Eliminate Pre-Conviction Probation and Supervision Except for Violent, DUI, or Serious Felony Offenders and Require Individualized Consideration
Supervision by the state of defendants who have not yet been convicted erodes the presumption of innocence and has unfortunately become routine in this country. The growth of the penal state over the last 50 years relied on risk assessing and the employment of government programs to trammel on individual civil liberties in the name of being free from jail rather than respecting such rights. Plus, the pre-disposition period, particularly in lower-level offenses, is so short that whatever is being done with the defendant will most certainly come to an abrupt end. Instead, jurisdictions are better o putting resources into diversion programs or post-conviction programs that will address criminogenic needs and reduce recidivism or putting their efforts in programs to divert defendants out of the criminal justice system after they are arrested.
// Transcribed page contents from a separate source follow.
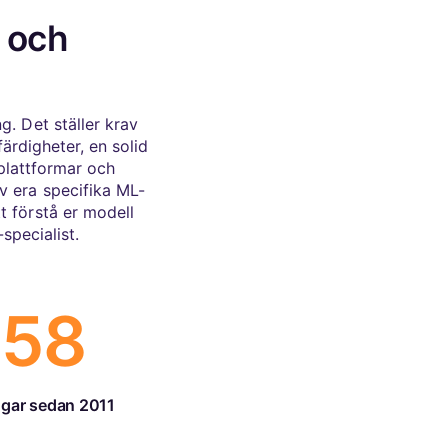
r och
g. Det ställer krav
rdigheter, en solid
plattformar och
v era specifika ML-
t förstå er modell
specialist.
658
ngar sedan 2011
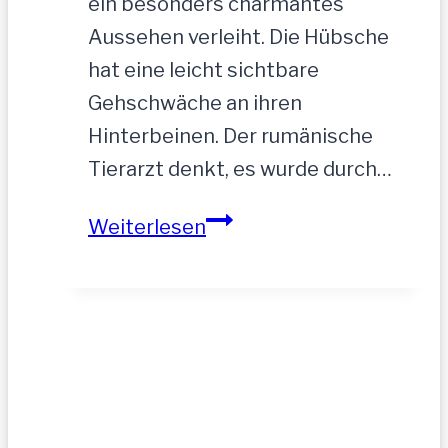
ein besonders charmantes
Aussehen verleiht. Die Hübsche
hat eine leicht sichtbare
Gehschwäche an ihren
Hinterbeinen. Der rumänische
Tierarzt denkt, es wurde durch…
ASTA
Weiterlesen
–
hofft
auf
tolle
Menschen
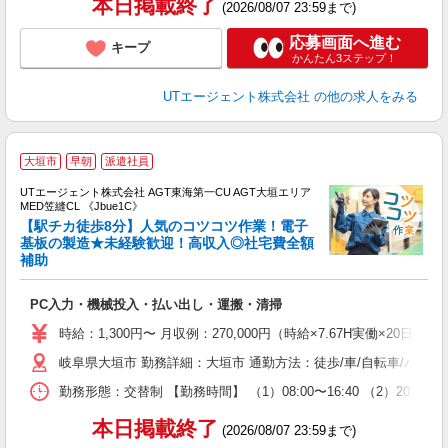
本日掲載終了
(2026/08/07 23:59まで)
応募画面へ進む
キープ
かんたん3ステップ！
UTエージェント株式会社
の他の求人をみる
大垣市
早朝
派遣社員
UTエージェント株式会社 AGT東海第一CU AGT大垣エリア
MED笠縫CL 《Jbue1C》
【駅チカ徒歩8分】人気のコツコツ作業！電子
基板の製造★未経験歓迎！高収入◎社宅費全額
補助
る
入
PC入力・機械投入・払い出し・運搬・清掃
場
タ
時給：1,300円〜 月収例：270,000円（時給×7.67H実働×20日稼
休
岐阜県大垣市 勤務詳細：大垣市 通勤方法：徒歩/車/自転車/バス/
場
通
勤務形態：交替制 【勤務時間】 （1）08:00〜16:40 （2）2
り
本日掲載終了
(2026/08/07 23:59まで)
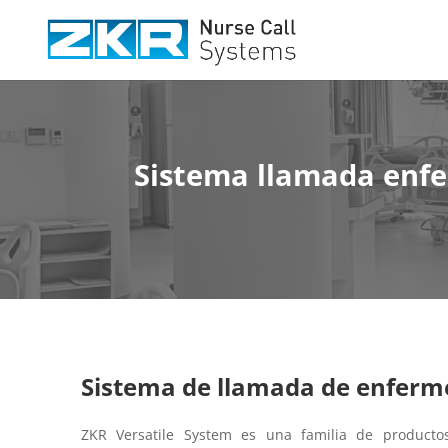
Sistema llamada enfe
Sistema de llamada de enferm
ZKR Versatile System es una familia de producto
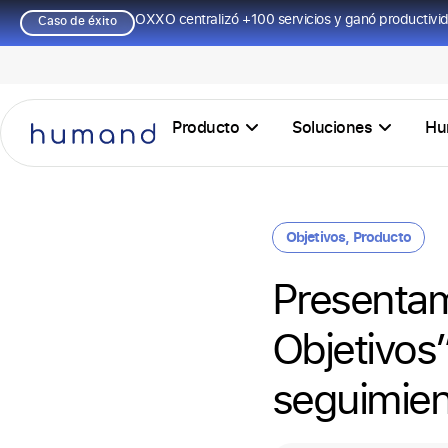
OXXO centralizó +100 servicios y ganó productivi
Caso de éxito
Producto
Soluciones
Hu
Objetivos
,
Producto
Presentam
Objetivos
seguimien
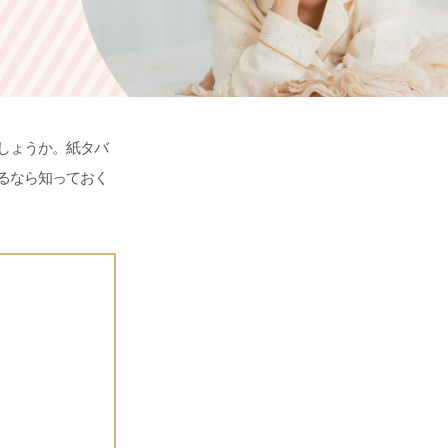
しょうか。紙タバ
るなら知っておく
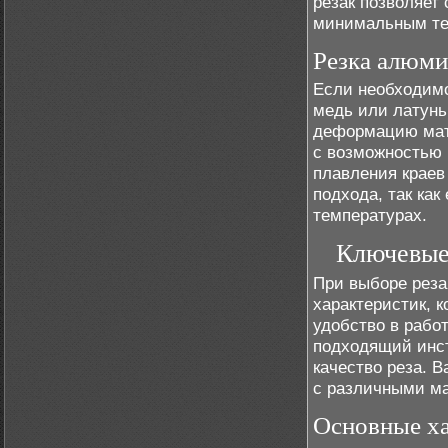
резак позволяет
минимальным те
Резка алюми
Если необходимо
медь или латунь
деформацию мат
с возможностью 
плавления краев
подхода, так как
температурах.
Ключевые 
При выборе реза
характеристик, к
удобство в рабо
подходящий инст
качество реза. 
с различными м
Основные ха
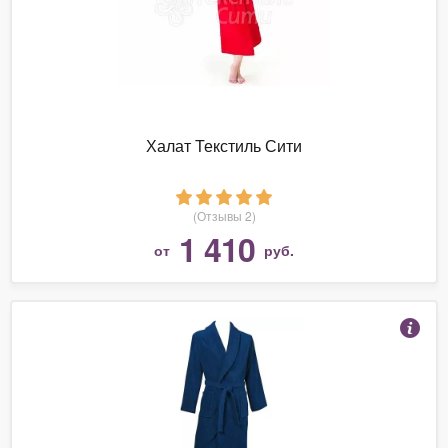
Халат Текстиль Сити
(Отзывы 2)
1 410
от
руб.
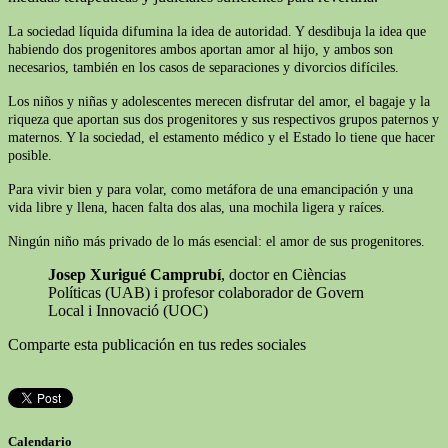
La sociedad líquida difumina la idea de autoridad. Y desdibuja la idea que
habiendo dos progenitores ambos aportan amor al hijo, y ambos son
necesarios, también en los casos de separaciones y divorcios difíciles.
Los niños y niñas y adolescentes merecen disfrutar del amor, el bagaje y la
riqueza que aportan sus dos progenitores y sus respectivos grupos paternos y
maternos. Y la sociedad, el estamento médico y el Estado lo tiene que hacer
posible.
Para vivir bien y para volar, como metáfora de una emancipación y una
vida libre y llena, hacen falta dos alas, una mochila ligera y raíces.
Ningún niño más privado de lo más esencial: el amor de sus progenitores.
Josep Xurigué Camprubí
, doctor en Cièncias
Políticas (UAB) i profesor colaborador de Govern
Local i Innovació (UOC)
Comparte esta publicación en tus redes sociales
Calendario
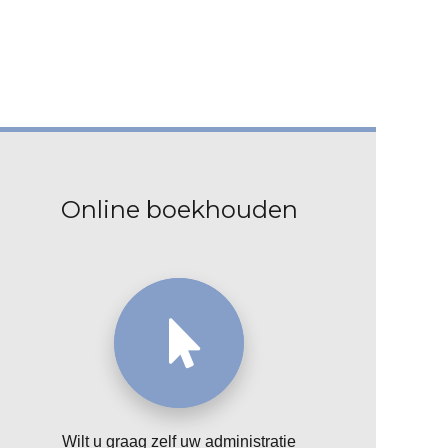
Online boekhouden
Wilt u graag zelf uw administratie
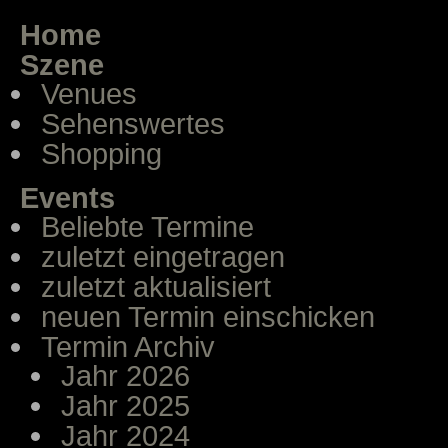
Home
Szene
Venues
Sehenswertes
Shopping
Events
Beliebte Termine
zuletzt eingetragen
zuletzt aktualisiert
neuen Termin einschicken
Termin Archiv
Jahr 2026
Jahr 2025
Jahr 2024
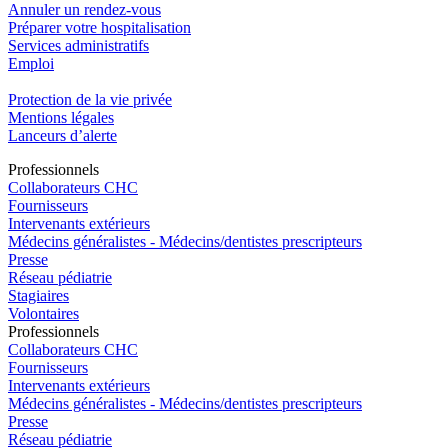
Annuler un rendez-vous
Préparer votre hospitalisation
Services administratifs
Emploi​
Protection de la vie privée
Mentions légales
Lanceurs d’alerte
Pro
f
essionn
e
ls
Collaborateurs CHC
Fournisseurs
Intervenants extérieurs
Médecins généralistes - Médecins/dentistes prescripteurs
Presse
Réseau pédiatrie
Stagiaires
Volontaires
Pro
f
essionn
e
ls
Collaborateurs CHC
Fournisseurs
Intervenants extérieurs
Médecins généralistes - Médecins/dentistes prescripteurs
Presse
Réseau pédiatrie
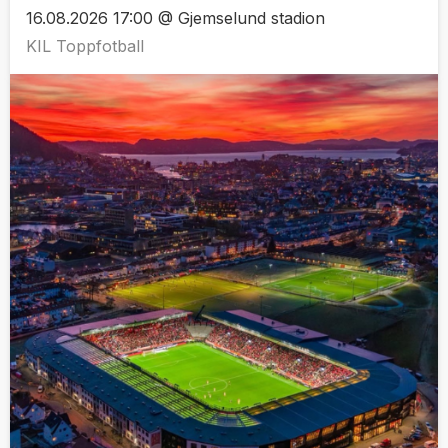
16.08.2026 17:00 @ Gjemselund stadion
KIL Toppfotball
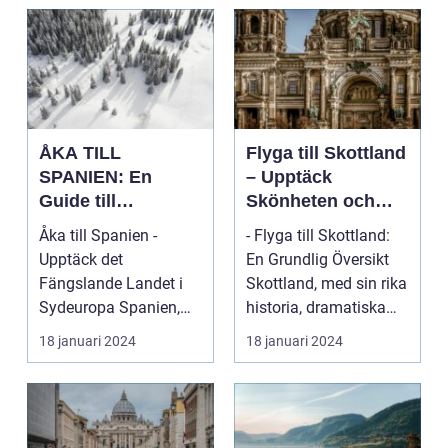
ÅKA TILL
Flyga till Skottland
SPANIEN: En
– Upptäck
Guide till
Skönheten och
Spännande
Charmen i Detta
Åka till Spanien -
- Flyga till Skottland:
Resmål och
Fascinerande
Upptäck det
En Grundlig Översikt
Resetyper
Land
Fängslande Landet i
Skottland, med sin rika
Sydeuropa Spanien,
historia, dramatiska
beläget i sydvästra
landskap ...
18 januari 2024
18 januari 2024
Europa på...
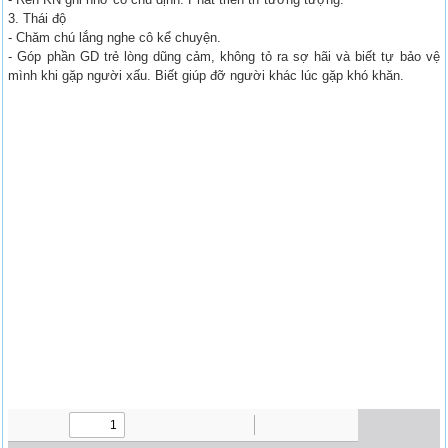
3. Thái độ
- Chăm chú lắng nghe cô kể chuyện.
- Góp phần GD trẻ lòng dũng cảm, không tỏ ra sợ hãi và biết tự bảo vệ
mình khi gặp người xấu. Biết giúp đỡ người khác lúc gặp khó khăn.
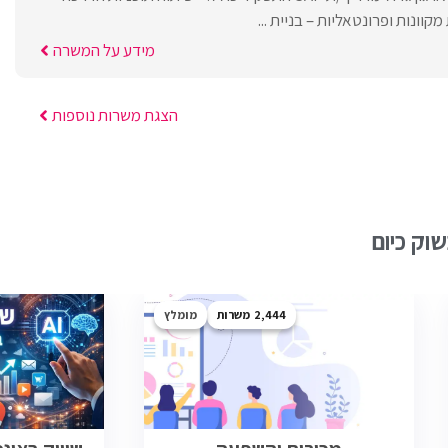
קוונות ופרונטאליות – בניית ...
מידע על המשרה
הצגת משרות נוספות
וק כיום
2,444
מומלץ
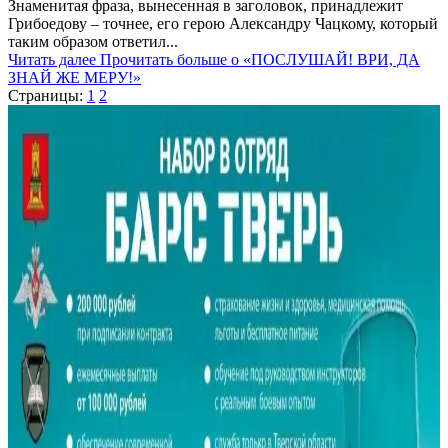
Знаменитая фраза, вынесенная в заголовок, принадлежит
Грибоедову – точнее, его герою Александру Чацкому, который
таким образом ответил...
Читать далее
Прочитать больше о «ПОСЛУШАЙ! ВРИ, ДА
ЗНАЙ ЖЕ МЕРУ!»
Страницы:
1
2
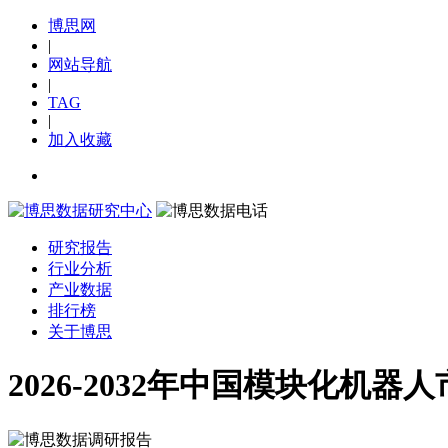
博思网
|
网站导航
|
TAG
|
加入收藏
研究报告
行业分析
产业数据
排行榜
关于博思
2026-2032年中国模块化机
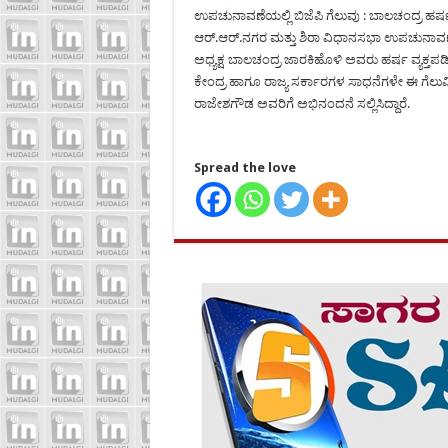
ಉಪಚುನಾವಣೆಯಲ್ಲಿ ಬಿಜೆಪಿ ಗೆಲುವು : ಬಾಲಚಂದ್ರ ಹರ್
ಆರ್.ಆರ್.ನಗರ ಮತ್ತು ಶಿರಾ ವಿಧಾನಸಭಾ ಉಪಚುನಾವಣೆಯಲ್
ಅಧ್ಯಕ್ಷ ಬಾಲಚಂದ್ರ ಜಾರಕಿಹೊಳಿ ಅವರು ಹರ್ಷ ವ್ಯಕ್ತಪಡಿಸಿ
ಕೇಂದ್ರ ಹಾಗೂ ರಾಜ್ಯ ಸರ್ಕಾರಗಳ ಸಾಧನೆಗಳೇ ಈ ಗೆಲುವಿ
ರಾಜೇಶಗೌಡ ಅವರಿಗೆ ಅಭಿನಂದನೆ ಸಲ್ಲಿಸಿದ್ದಾರೆ.
Spread the love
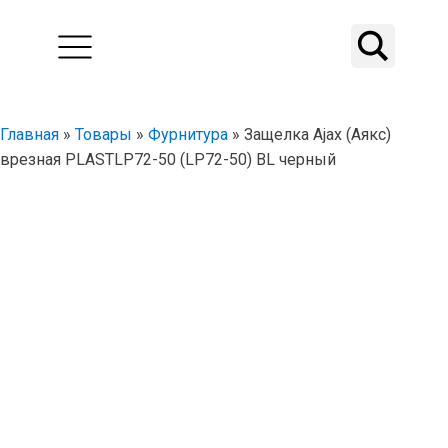
Главная
»
Товары
»
Фурнитура
»
Защелка Ajax (Аякс)
врезная PLASTLP72-50 (LP72-50) BL черный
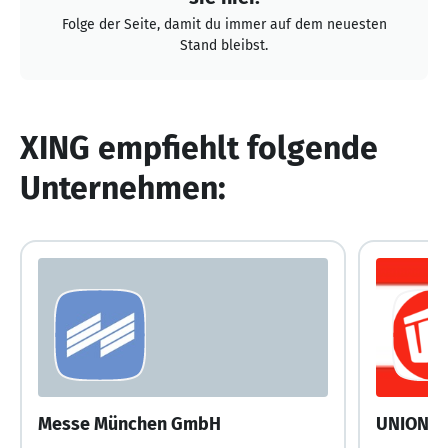
Folge der Seite, damit du immer auf dem neuesten
Stand bleibst.
XING empfiehlt folgende
Unternehmen:
Messe München GmbH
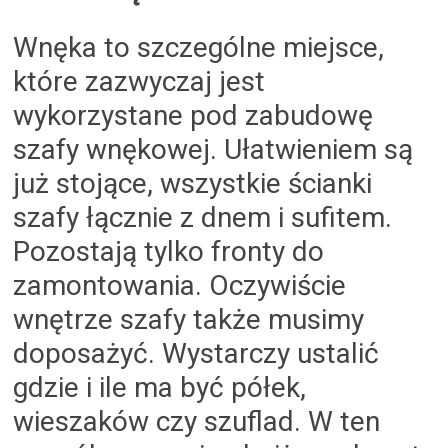
Wnęka to szczególne miejsce,
które zazwyczaj jest
wykorzystane pod zabudowę
szafy wnękowej. Ułatwieniem są
już stojące, wszystkie ścianki
szafy łącznie z dnem i sufitem.
Pozostają tylko fronty do
zamontowania. Oczywiście
wnętrze szafy także musimy
doposażyć. Wystarczy ustalić
gdzie i ile ma być półek,
wieszaków czy szuflad. W ten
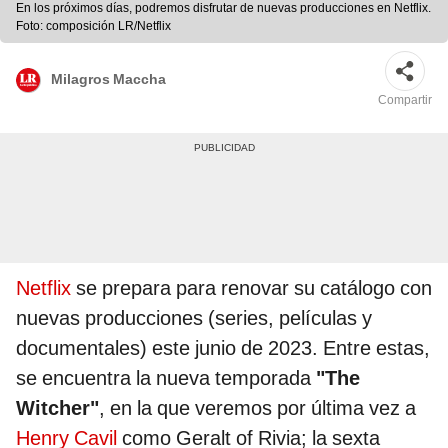
En los próximos días, podremos disfrutar de nuevas producciones en Netflix.
Foto: composición LR/Netflix
Milagros Maccha
Compartir
Netflix
se prepara para renovar su catálogo con
nuevas producciones (series, películas y
documentales) este junio de 2023. Entre estas,
se encuentra la nueva temporada
"The
Witcher"
, en la que veremos por última vez a
Henry Cavil
como Geralt of Rivia; la sexta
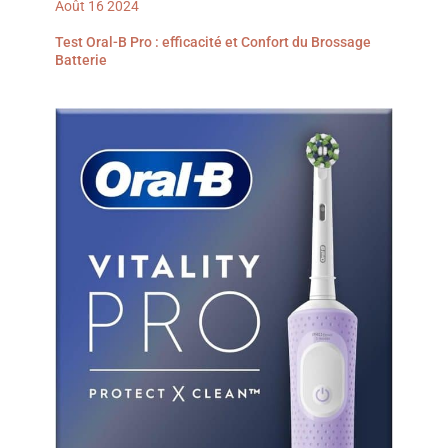
Août
16
2024
Test Oral-B Pro : efficacité et Confort du Brossage
Batterie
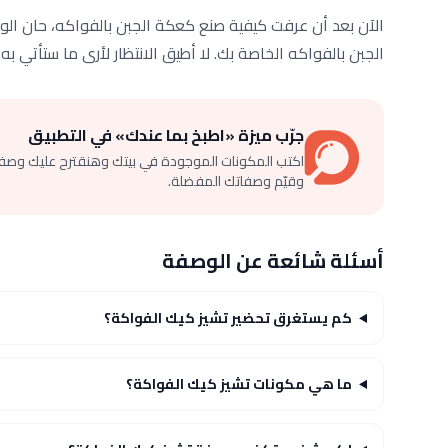
الآن بعد أن عرفت كيفية صنع كعكة الجبن بالفواكه، حان الوق
الجبن بالفواكه الخاصة بك. لا أطيق الانتظار لأرى ما ستأتي به.
جرّب ميزة «اطبخ بما عندك» في التطبيق
اكتب المكونات الموجودة في بيتك وهنقترح عليك وصف
وقيّم وصفاتك المفضلة.
أسئلة شائعة عن الوصفة
كم يستغرق تحضير تشيز كيك الفواكة؟
ما هي مكونات تشيز كيك الفواكة؟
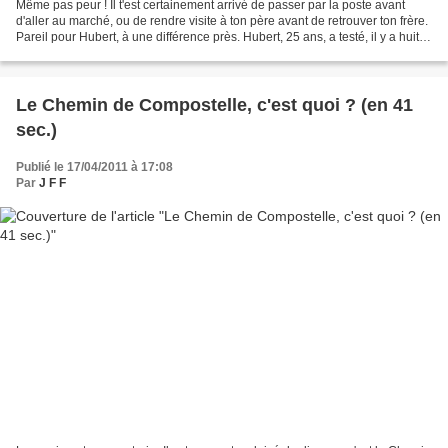
Même pas peur ! Il t'est certainement arrivé de passer par la poste avant
d'aller au marché, ou de rendre visite à ton père avant de retrouver ton frère.
Pareil pour Hubert, à une différence près. Hubert, 25 ans, a testé, il y a huit
ans, le Chemin de...
Le Chemin de Compostelle, c'est quoi ? (en 41
sec.)
Publié le 17/04/2011 à 17:08
Par
J F F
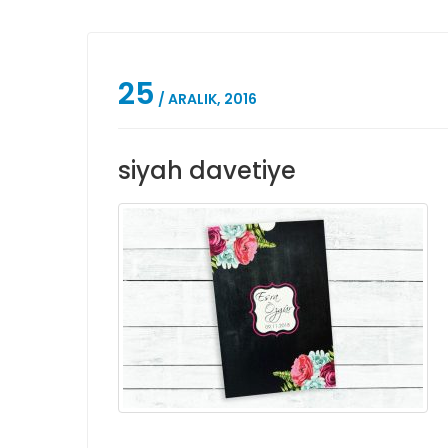
25
/ ARALIK, 2016
siyah davetiye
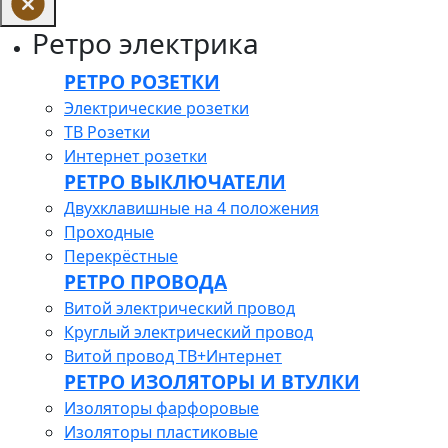
Ретро электрика
РЕТРО РОЗЕТКИ
Электрические розетки
ТВ Розетки
Интернет розетки
РЕТРО ВЫКЛЮЧАТЕЛИ
Двухклавишные на 4 положения
Проходные
Перекрёстные
РЕТРО ПРОВОДА
Витой электрический провод
Круглый электрический провод
Витой провод ТВ+Интернет
РЕТРО ИЗОЛЯТОРЫ И ВТУЛКИ
Изоляторы фарфоровые
Изоляторы пластиковые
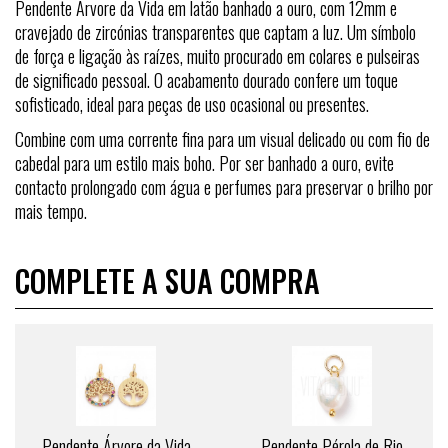
Pendente Árvore da Vida em latão banhado a ouro, com 12mm e
cravejado de zircónias transparentes que captam a luz. Um símbolo
de força e ligação às raízes, muito procurado em colares e pulseiras
de significado pessoal. O acabamento dourado confere um toque
sofisticado, ideal para peças de uso ocasional ou presentes.
Combine com uma corrente fina para um visual delicado ou com fio de
cabedal para um estilo mais boho. Por ser banhado a ouro, evite
contacto prolongado com água e perfumes para preservar o brilho por
mais tempo.
COMPLETE A SUA COMPRA
Pendente Árvore da Vida
Pendente Pérola de Rio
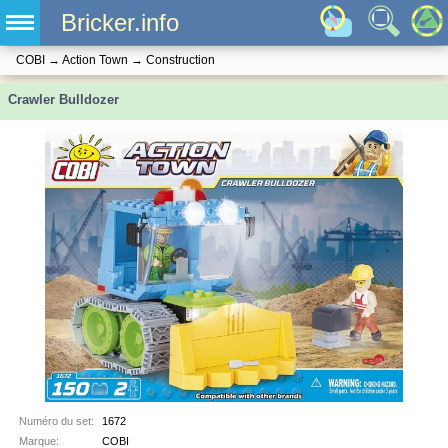
Bricker.info
COBI
→
Action Town
→
Construction
Crawler Bulldozer
Numéro du set:
1672
Marque:
COBI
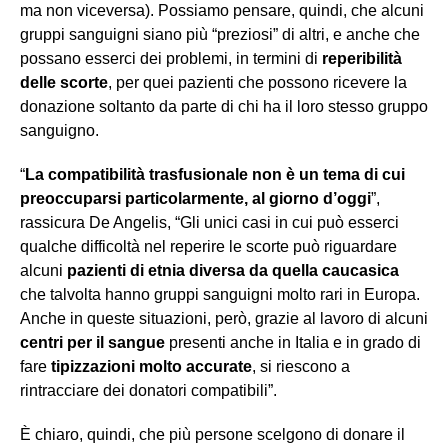
ma non viceversa). Possiamo pensare, quindi, che alcuni
gruppi sanguigni siano più “preziosi” di altri, e anche che
possano esserci dei problemi, in termini di
reperibilità
delle scorte
, per quei pazienti che possono ricevere la
donazione soltanto da parte di chi ha il loro stesso gruppo
sanguigno.
“
La compatibilità trasfusionale non è un tema di cui
preoccuparsi particolarmente, al giorno d’oggi
”,
rassicura De Angelis, “Gli unici casi in cui può esserci
qualche difficoltà nel reperire le scorte può riguardare
alcuni
pazienti di etnia diversa da quella caucasica
che talvolta hanno gruppi sanguigni molto rari in Europa.
Anche in queste situazioni, però, grazie al lavoro di alcuni
centri per il sangue
presenti anche in Italia e in grado di
fare
tipizzazioni molto accurate
, si riescono a
rintracciare dei donatori compatibili”.
È chiaro, quindi, che più persone scelgono di donare il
The drafters of the Judiciary Act of 1789 did not have electronic surveillance techniques available to them when they put the modern architecture of our court system together. There is no reason for them now on a pre-conviction basis, unless the state can make an individual showing. They are resource intensive and have not, since introduced, been revolutionary in reducing or solving pre-disposition crime.
All bail conditions of supervision or monitoring by the state should be individualized and not assigned by a computer or schedule.
They should be limited to a specific class of cases (i.e., violent or felony cases, or DUI cases—example: interlock devices). A prosecutor must demonstrate the need for such a condition and the court then must agree that such condition is necessary to meet the purposes for which bail is set in the first place.